RECORDS SHOWN Start Marker

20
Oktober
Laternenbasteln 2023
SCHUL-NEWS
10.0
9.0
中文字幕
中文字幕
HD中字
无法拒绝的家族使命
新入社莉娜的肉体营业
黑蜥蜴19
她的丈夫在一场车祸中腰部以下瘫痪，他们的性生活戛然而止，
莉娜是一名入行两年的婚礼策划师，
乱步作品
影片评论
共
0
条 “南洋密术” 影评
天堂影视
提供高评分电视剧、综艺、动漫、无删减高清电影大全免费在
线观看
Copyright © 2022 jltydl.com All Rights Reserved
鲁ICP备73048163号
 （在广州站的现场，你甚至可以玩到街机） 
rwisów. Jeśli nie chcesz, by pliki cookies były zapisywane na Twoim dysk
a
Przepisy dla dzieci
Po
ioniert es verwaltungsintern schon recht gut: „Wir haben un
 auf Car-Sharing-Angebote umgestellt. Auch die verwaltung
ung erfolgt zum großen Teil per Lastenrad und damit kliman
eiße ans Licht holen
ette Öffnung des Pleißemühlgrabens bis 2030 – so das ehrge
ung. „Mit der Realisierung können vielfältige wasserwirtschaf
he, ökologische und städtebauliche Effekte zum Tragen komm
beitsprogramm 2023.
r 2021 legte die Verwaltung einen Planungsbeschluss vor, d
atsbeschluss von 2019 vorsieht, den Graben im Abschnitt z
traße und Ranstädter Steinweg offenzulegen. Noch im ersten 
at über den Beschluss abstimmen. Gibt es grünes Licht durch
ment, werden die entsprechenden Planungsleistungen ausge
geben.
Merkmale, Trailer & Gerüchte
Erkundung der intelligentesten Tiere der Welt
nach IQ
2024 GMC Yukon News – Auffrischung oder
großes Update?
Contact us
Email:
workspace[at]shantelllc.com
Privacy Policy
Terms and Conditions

RECORDS SHOWN End Marker

AIM OF THE TASK: A word-for-word transcription of the listing above is what the answer should contain.

ANSWER BOX:
20
Oktober
Laternenbasteln 2023
SCHUL-NEWS
10.0
9.0
中文字幕
中文字幕
HD中字
无法拒绝的家族使命
新入社莉娜的肉体营业
黑蜥蜴19
她的丈夫在一场车祸中腰部以下瘫痪，他们的性生活戛然而止，
莉娜是一名入行两年的婚礼策划师，
乱步作品
影片评论
共
0
条 “南洋密术” 影评
天堂影视
提供高评分电视剧、综艺、动漫、无删减高清电影大全免费在
线观看
Copyright © 2022 jltydl.com All Rights Reserved
鲁ICP备73048163号
 （在广州站的现场，你甚至可以玩到街机） 
rwisów. Jeśli nie chcesz, by pliki cookies były zapisywane na Twoim dysk
a
Przepisy dla dzieci
Po
ioniert es verwaltungsintern schon recht gut: „Wir haben un
 auf Car-Sharing-Angebote umgestellt. Auch die verwaltung
ung erfolgt zum großen Teil per Lastenrad und damit kliman
eiße ans Licht holen
ette Öffnung des Pleißemühlgrabens bis 2030 – so das ehrge
ung. „Mit der Realisierung können vielfältige wasserwirtschaf
he, ökologische und städtebauliche Effekte zum Tragen komm
beitsprogramm 2023.
r 2021 legte die Verwaltung einen Planungsbeschluss vor, d
atsbeschluss von 2019 vorsieht, den Graben im Abschnitt z
traße und Ranstädter Steinweg offenzulegen. Noch im ersten 
at über den Beschluss abstimmen. Gibt es grünes Licht durch
ment, werden die entsprechenden Planungsleistungen ausge
geben.
Merkmale, Trailer & Gerüchte
Erkundung der intelligentesten Tiere der Welt
nach IQ
2024 GMC Yukon News – Auffrischung oder
großes Update?
Contact us
Email:
workspace[at]shantelllc.com
Privacy Policy
Terms and Conditions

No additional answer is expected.